集成・兵隊芸白兵

 平成21年開設の「兵隊芸白兵」というブログのリニューアル。
 旧ブログ同様、昔の話、兵隊の道の話を続行します!

若狭の拳王とわたし

2015-04-28 19:49:48 | 格闘技のお話
 うちの会社に入って、私は「強い」人を見たことがありません。「うまい」とか「すばしっこい」という人は多少知ってますが。
 いや、一人だけ例外がいました。「いました」と過去形なのが残念なのですが。
 大阪の泉州支社時代に師事した(と私が勝手に思っている)Fさんという方です。
 京都府舞鶴市出身。京都府警のおまわりさんからうちの会社に転職した変わり種の方で、私が勝手につけて流行らせたあだ名が「若狭の拳王」。
 拳王の名に恥じない強さ、優しさ、意識の高さを持ち合わせた、まさしく唯一にして、最強の先輩でした。

 F先輩は泉州支社に入る前から、我が社の中でその強さは鳴り響いていました。
 我が社の全国逮捕術大会3期連続優勝!先代館長のときに芦原会館2段を取得!もと京都府警の特練!
 F先輩の徒手格闘技の強さは、バカと素人とザコしかいない(私も含め)うちの会社のレベルを、はるかに超えるものでした。

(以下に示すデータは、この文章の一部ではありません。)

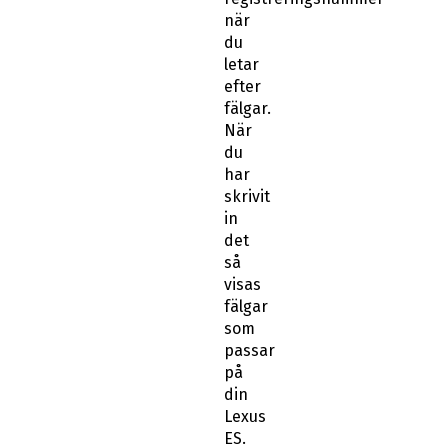
när
du
letar
efter
fälgar.
När
du
har
skrivit
in
det
så
visas
fälgar
som
passar
på
din
Lexus
ES.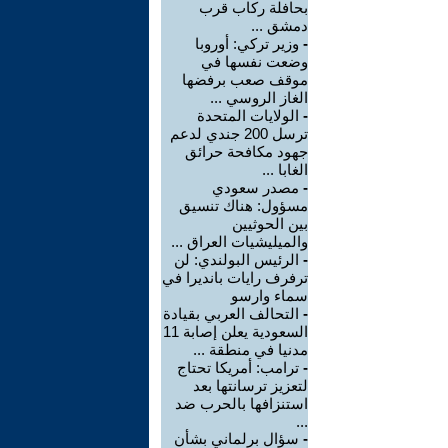
بحافلة ركاب قرب
دمشق ...
-
وزير تركي: أوروبا
وضعت نفسها في
موقف صعب برفضها
الغاز الروسي ...
-
الولايات المتحدة
ترسل 200 جندي لدعم
جهود مكافحة حرائق
الغابا ...
-
مصدر سعودي
مسؤول: هناك تنسيق
بين الحوثيين
والميليشيات العراق ...
-
الرئيس البولندي: لن
ترفرف رايات بانديرا في
سماء وارسو
-
التحالف العربي بقيادة
السعودية يعلن إصابة 11
مدنيا في منطقة ...
-
ترامب: أمريكا تحتاج
لتعزيز ترسانتها بعد
استنزافها بالحرب ضد
...
-
سؤال برلماني بشأن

 F先輩と唯一、一緒の課になったのは平成15年のことでした。
 F先輩は格闘技のみならず、仕事でも一流の腕を持っていましたが、不肖の後輩の私は、仕事も格闘技も何もかも、ダメダメで中途半端。F先輩は憐憫のため息をついておられましたが、そんなバカ後輩を根気よく、丁寧に指導しておられました。これに関してはいまも感謝の他ありません。
 そんなF先輩が、私に一瞬だけマジな目を向けたことがあります。
 私が計画した会社挙っての格闘訓練で、フルコンルールのライトスパーを組み込んだことがあります。
 「強く当てないで、技のラリーを楽しんで・・・」みたいな感じで始めた訓練。F先輩と私以外は素人ばかりなので、腕にも足にも防具をガチガチに完着し、痛くない状態でワイワイ、キャキャと突き蹴りを楽しんでいた中・・・なにかのめぐり合わせで、F先輩と私があたってしまいました。
 私はライトで流すんだろう、と思っていましたら、F先輩の切れ長の目が、恐ろしい殺気を放ったのです。
 そういえば、F先輩には「わたしいちおう、芦原会館の初段なんですー」みたいな話をした記憶がありました。まさかこの機会に、ガチの実力を試そうと考えたのでは・・・(汗)「マジでやらないと殺られる!!!!!」
 私はマジで戦慄しました。

 タイムキーパーのアホが発した気の抜けた開始の合図とともに、わずか1分、されど1分、永遠にも思えた、F先輩とのガチのスパーが始まりました。
 身長は高くないのですが、全身がガチガチに鍛えられ、しかもその手足が身長に比してやたらと長いF先輩のロングフック、ローキックがバンバン命中します。丸太で殴られるような衝撃と、スキのないコンビネーション。打つ手がないとはこのことです。
 やっとの思いで突き蹴りを返しますが、軽くいなされ、逆にカウンターのローや下突きを返される始末。さすがは先代館長に認められた二段は違います。
 ラスト10秒がコールされたとき、F先輩は一気に前に出てきました。左利きのF先輩は、右足前のサウスポースタイルです。
 本当に、本当に反射的に、私は前足である左のミドルを振りました。そのミドルは、本当にたまたま、ガードを上げて突進するF先輩の右脇腹にヒットしました。まさに偶然としか言いようがありません。
 わずかに拳王の足が止まった!私は全身の祈りを込めた右のローを、止まった先輩の左足に入れました。アウトローキックという、前足ではなく奥足へ入れるローキック。今ではとてもポピュラーなテクですが、このときはたまたま、ほんとうにたまたま出ました。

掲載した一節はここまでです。